#### Task material:
:::::

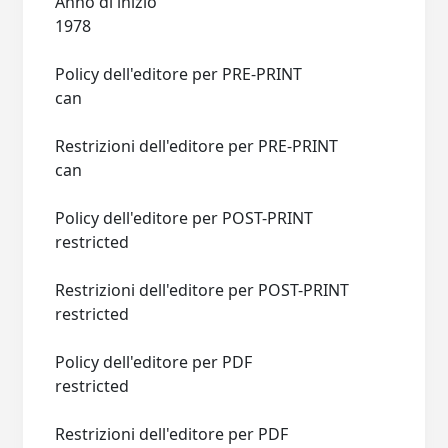
Anno di inizio
1978
Policy dell'editore per PRE-PRINT
can
Restrizioni dell'editore per PRE-PRINT
can
Policy dell'editore per POST-PRINT
restricted
Restrizioni dell'editore per POST-PRINT
restricted
Policy dell'editore per PDF
restricted
Restrizioni dell'editore per PDF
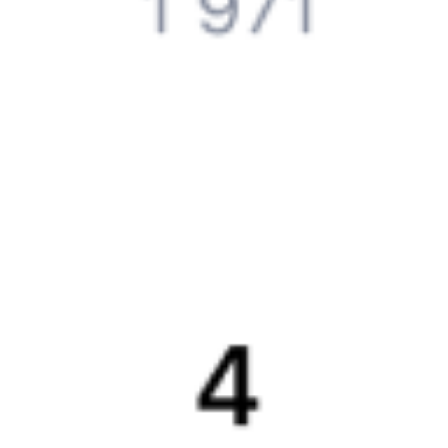
История Туту.ру
Вакансии
Обратная связь
Контактная информация
Партнерам
Реклама на Туту.ру
Партнерская программа
Загрузите в
App Store
Загрузите в
Google Play
Загрузите в
AppGallery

:::::

#### Your task:
Please output the line that contains "Обратная связь" and every line after it in the entries above, exactly, and nothing more.

#### Output of the task:
Обратная связь
Контактная информация
Партнерам
Реклама на Туту.ру
Партнерская программа
Загрузите в
App Store
Загрузите в
Google Play
Загрузите в
AppGallery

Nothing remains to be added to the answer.